Visually, the movie offers striking set-pieces. The HALO jump sequence, heavily featured in marketing, stands out as a meticulously crafted action piece that balances tension and scale—an image that could easily populate a poster. Unfortunately, many other action moments do not reach the same level of sustained excitement, leaving the film uneven in its pacing of spectacle.
The film’s central conceit—Godzilla as a force of nature, a kind of ecological reset—works well in theory. When Godzilla appears on screen, he is powerfully realized: imposing against ruined skylines, moving through open water with prehistoric grace, and unleashing his atomic breath in climactic set-pieces. Yet the title monster’s actual screen time is limited. For a movie named Godzilla, audiences expecting prolonged confrontations and a deeper connection to the creature may feel shortchanged. The film captures Godzilla’s might, but it rarely allows viewers to know him beyond the role he fills in the narrative.

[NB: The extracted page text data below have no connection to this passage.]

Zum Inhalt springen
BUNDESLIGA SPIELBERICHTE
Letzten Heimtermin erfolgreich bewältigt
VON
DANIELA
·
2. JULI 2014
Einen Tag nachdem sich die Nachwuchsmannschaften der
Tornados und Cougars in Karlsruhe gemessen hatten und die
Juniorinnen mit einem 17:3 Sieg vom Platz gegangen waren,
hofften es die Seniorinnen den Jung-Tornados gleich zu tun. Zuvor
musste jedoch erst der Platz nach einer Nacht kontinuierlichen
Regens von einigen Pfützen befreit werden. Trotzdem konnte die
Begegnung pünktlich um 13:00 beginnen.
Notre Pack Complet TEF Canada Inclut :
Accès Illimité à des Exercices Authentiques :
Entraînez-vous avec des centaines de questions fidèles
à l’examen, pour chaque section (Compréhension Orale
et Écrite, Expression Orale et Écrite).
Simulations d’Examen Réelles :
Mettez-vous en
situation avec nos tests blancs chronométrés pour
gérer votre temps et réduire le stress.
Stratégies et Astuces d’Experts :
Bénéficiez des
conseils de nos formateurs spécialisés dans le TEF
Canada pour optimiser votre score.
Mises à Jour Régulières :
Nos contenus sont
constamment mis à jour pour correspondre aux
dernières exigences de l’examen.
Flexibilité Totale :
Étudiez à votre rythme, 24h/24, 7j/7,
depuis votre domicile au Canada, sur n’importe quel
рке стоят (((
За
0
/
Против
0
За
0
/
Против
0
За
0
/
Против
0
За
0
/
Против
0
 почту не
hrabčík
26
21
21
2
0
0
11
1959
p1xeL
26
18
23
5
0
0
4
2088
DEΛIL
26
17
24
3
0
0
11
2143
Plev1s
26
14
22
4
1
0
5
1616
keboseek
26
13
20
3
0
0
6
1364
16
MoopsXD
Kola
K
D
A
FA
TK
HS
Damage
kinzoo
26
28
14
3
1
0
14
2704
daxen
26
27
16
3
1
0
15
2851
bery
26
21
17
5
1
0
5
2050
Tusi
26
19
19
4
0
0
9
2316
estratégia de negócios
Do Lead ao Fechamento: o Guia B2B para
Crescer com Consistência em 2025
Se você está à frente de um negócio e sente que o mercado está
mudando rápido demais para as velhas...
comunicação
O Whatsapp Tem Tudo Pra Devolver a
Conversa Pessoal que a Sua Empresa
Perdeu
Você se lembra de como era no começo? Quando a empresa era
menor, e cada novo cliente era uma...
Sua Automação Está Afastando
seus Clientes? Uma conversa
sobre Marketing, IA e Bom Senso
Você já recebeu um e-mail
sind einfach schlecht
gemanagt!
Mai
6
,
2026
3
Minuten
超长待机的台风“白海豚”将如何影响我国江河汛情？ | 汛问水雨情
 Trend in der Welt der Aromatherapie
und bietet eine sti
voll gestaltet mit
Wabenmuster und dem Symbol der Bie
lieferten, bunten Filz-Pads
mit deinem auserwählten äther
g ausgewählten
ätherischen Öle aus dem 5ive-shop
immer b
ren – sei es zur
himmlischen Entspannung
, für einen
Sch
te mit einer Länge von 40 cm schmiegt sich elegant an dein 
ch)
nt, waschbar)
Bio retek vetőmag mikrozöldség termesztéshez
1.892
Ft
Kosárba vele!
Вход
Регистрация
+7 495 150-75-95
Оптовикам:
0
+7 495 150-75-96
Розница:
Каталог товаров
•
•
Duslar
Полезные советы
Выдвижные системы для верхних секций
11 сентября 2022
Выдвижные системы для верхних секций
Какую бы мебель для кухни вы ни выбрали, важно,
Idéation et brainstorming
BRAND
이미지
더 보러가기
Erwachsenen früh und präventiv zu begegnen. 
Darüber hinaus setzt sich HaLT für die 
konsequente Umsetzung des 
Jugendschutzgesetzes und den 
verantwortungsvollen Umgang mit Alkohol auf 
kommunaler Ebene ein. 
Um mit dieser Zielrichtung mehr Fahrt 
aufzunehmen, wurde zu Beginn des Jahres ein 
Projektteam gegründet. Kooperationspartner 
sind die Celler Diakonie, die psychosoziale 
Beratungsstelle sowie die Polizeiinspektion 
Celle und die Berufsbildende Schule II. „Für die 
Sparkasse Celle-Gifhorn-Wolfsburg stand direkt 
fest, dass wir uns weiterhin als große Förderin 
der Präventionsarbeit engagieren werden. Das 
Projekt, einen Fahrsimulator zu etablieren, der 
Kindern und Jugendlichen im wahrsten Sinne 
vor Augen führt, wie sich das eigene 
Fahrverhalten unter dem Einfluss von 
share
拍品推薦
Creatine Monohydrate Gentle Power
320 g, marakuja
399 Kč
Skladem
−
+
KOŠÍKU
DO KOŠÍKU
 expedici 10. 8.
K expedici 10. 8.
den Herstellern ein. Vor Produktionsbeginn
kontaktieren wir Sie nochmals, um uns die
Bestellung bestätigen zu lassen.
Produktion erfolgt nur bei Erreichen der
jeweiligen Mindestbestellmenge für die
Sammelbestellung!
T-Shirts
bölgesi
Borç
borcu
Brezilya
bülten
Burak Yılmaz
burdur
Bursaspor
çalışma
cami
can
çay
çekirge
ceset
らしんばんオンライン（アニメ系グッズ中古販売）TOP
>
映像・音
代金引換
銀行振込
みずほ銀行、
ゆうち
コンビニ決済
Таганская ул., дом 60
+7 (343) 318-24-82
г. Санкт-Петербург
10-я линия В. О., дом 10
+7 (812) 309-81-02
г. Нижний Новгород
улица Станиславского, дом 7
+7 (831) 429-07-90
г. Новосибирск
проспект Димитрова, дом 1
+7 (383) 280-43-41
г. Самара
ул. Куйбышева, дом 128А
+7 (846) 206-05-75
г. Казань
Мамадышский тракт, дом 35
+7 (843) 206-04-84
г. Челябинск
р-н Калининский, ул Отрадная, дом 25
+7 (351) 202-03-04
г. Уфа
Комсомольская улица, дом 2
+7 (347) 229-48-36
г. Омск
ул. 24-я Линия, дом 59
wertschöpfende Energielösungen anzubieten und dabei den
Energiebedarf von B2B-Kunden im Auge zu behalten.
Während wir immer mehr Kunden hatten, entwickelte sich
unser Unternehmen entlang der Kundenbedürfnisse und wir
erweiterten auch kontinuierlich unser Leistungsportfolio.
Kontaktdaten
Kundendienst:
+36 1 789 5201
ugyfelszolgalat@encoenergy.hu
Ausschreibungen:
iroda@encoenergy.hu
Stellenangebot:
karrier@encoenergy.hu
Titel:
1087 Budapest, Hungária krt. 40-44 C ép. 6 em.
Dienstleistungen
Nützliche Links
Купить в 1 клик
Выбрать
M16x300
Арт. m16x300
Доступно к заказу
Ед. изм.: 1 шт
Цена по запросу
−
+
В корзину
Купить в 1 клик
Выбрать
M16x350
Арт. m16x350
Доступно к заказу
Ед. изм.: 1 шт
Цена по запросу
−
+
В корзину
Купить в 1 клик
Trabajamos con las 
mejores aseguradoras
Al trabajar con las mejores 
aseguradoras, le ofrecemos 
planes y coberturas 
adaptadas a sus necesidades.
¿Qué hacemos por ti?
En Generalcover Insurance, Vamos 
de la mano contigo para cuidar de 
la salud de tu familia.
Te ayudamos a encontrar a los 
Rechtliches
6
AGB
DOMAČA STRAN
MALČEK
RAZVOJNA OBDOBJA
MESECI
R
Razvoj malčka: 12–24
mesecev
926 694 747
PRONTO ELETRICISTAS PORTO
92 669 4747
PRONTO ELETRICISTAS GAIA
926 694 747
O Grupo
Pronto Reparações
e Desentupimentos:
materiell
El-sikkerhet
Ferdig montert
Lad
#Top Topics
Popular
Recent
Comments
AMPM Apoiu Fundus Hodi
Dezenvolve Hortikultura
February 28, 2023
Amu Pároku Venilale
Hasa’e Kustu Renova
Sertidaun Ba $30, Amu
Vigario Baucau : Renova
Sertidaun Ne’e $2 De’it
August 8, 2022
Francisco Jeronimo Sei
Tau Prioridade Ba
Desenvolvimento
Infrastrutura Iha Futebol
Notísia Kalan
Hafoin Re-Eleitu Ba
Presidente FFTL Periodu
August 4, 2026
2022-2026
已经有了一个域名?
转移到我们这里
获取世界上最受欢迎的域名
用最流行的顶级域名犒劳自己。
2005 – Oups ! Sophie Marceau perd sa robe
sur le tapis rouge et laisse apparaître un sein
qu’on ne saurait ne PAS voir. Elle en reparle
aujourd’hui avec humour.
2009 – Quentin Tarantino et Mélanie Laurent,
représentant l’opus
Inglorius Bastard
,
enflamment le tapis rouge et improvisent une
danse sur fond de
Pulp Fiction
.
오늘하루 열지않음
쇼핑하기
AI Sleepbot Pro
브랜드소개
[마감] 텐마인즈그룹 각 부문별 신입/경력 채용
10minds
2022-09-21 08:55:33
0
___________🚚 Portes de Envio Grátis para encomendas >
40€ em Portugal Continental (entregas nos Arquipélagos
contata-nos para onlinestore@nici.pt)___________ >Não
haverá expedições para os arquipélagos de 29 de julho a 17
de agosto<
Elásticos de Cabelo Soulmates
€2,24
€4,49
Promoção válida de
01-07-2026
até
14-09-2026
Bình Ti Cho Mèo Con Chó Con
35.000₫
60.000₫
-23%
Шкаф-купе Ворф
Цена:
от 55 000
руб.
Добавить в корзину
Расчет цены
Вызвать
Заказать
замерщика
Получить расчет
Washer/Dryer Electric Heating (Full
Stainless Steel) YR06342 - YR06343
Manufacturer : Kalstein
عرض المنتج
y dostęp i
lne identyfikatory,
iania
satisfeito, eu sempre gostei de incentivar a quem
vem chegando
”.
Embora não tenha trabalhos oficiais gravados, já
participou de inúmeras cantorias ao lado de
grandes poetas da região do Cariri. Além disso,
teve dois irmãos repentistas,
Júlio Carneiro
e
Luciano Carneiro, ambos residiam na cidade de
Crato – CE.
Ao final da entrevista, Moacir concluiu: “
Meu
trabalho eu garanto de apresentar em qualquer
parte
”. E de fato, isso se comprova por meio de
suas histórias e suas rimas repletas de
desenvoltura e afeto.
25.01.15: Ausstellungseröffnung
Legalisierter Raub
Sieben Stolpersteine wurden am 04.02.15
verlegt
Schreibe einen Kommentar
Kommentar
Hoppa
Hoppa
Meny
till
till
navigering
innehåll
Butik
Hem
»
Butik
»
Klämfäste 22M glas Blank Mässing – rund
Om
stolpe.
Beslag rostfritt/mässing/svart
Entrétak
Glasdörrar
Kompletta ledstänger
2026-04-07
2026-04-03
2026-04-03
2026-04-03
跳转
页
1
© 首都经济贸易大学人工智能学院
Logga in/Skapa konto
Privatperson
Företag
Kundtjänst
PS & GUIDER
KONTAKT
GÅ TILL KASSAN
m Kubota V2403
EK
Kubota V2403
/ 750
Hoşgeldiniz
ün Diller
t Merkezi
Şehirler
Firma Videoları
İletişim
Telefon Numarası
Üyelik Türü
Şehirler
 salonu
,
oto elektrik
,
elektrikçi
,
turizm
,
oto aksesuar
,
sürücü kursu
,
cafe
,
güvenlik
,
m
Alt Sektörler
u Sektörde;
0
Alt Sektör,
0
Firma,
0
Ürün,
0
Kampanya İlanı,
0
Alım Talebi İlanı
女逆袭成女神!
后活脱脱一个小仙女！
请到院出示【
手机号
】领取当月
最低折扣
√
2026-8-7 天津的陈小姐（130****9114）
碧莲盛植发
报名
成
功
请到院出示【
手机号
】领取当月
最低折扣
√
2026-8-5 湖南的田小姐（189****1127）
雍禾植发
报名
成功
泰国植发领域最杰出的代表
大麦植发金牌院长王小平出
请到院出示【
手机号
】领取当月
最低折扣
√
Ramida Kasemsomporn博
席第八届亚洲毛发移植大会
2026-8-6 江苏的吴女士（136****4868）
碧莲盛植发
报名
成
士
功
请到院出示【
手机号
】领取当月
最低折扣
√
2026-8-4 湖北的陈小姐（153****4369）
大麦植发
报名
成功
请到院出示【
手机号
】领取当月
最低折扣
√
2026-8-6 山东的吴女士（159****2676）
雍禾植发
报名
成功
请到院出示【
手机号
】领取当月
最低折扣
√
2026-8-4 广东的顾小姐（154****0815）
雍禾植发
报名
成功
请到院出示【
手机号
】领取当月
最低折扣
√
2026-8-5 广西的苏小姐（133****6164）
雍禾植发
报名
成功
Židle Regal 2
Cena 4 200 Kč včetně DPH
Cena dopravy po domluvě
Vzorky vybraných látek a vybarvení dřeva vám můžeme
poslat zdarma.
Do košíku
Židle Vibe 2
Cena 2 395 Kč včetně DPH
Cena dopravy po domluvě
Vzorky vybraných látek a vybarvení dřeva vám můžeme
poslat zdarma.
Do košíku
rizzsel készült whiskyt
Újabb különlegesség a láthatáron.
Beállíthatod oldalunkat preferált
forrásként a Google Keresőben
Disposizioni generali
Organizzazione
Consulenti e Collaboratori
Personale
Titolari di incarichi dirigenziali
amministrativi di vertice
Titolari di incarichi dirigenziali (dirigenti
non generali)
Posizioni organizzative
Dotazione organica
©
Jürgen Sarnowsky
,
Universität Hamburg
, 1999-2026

Gareth Edwards brought fresh visual ideas and a keen eye for atmosphere to a legendary franchise, and the movie benefits from strong production values and a compelling score. Still, the screenplay’s reluctance to commit to a sharper thematic stance, combined with underused characters and inconsistent action pacing, prevents the film from reaching its full potential. The result is an impressive-looking blockbuster that often flirts with emotional resonance without fully delivering it.